Assignment: In the data, find each line where the word "Image" appears and list that line.
══ Extracted entries
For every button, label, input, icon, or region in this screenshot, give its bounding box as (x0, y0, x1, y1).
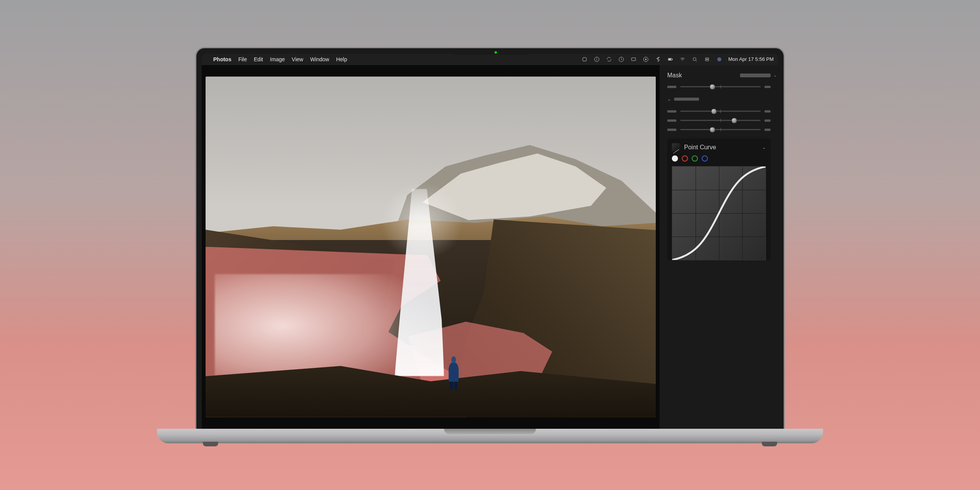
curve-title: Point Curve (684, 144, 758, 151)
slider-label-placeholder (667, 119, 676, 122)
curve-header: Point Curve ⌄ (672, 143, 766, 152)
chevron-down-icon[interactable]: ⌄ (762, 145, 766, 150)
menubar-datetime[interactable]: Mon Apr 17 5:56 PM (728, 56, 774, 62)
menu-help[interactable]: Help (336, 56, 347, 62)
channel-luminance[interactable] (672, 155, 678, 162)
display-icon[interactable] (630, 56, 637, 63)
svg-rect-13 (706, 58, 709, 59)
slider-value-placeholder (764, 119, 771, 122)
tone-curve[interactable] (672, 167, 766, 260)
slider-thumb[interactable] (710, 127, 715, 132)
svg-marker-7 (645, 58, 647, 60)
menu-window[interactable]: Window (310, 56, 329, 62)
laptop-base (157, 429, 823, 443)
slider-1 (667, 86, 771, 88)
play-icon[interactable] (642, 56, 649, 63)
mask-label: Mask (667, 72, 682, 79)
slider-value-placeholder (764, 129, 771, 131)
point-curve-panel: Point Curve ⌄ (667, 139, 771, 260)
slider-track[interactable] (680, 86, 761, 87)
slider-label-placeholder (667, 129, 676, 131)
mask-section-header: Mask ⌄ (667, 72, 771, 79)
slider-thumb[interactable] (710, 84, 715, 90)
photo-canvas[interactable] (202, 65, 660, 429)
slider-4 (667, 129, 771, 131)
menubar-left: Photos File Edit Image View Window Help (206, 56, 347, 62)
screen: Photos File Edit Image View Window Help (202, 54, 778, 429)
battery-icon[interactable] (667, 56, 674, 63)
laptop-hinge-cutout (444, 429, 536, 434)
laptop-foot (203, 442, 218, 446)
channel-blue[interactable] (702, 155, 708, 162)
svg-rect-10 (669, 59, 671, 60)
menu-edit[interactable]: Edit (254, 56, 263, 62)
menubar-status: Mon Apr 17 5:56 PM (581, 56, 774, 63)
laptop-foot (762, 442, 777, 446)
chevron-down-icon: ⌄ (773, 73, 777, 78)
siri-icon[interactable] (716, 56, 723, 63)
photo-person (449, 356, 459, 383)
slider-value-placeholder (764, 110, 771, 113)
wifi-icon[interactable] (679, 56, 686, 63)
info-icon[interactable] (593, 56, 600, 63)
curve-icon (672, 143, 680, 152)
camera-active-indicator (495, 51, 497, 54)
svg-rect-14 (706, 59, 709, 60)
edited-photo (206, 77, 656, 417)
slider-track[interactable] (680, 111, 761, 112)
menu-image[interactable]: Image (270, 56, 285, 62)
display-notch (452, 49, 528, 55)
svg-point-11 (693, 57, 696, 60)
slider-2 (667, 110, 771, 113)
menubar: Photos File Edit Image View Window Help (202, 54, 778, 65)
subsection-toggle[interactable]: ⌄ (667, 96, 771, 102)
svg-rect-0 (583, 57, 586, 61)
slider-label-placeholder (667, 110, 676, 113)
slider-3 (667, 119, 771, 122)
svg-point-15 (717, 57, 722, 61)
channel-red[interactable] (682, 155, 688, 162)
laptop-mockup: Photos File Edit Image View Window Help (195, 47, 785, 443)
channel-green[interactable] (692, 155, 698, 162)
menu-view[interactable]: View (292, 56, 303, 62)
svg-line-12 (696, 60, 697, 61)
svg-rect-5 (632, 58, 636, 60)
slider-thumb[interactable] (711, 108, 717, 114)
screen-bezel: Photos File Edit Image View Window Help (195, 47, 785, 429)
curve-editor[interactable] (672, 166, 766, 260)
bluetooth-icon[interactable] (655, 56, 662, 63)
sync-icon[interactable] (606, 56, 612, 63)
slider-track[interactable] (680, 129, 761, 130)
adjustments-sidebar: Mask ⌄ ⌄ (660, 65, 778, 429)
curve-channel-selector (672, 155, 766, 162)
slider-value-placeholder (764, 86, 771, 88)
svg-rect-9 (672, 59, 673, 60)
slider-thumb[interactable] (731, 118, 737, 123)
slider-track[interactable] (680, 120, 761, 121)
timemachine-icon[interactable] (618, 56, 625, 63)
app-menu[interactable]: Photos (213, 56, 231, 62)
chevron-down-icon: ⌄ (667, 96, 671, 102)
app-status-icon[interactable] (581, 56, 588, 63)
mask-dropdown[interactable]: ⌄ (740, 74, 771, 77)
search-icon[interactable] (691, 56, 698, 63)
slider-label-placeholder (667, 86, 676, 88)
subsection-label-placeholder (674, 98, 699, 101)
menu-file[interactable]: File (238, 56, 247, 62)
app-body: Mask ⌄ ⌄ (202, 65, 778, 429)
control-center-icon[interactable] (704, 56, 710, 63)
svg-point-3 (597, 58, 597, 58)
════
Exercise answer:
menubar-left: Photos File Edit Image View Window Help (206, 56, 347, 62)
screen: Photos File Edit Image View Window Help (202, 54, 778, 429)
menu-image[interactable]: Image (270, 56, 285, 62)
menubar: Photos File Edit Image View Window Help (202, 54, 778, 65)
laptop-mockup: Photos File Edit Image View Window Help (195, 47, 785, 443)
screen-bezel: Photos File Edit Image View Window Help (195, 47, 785, 429)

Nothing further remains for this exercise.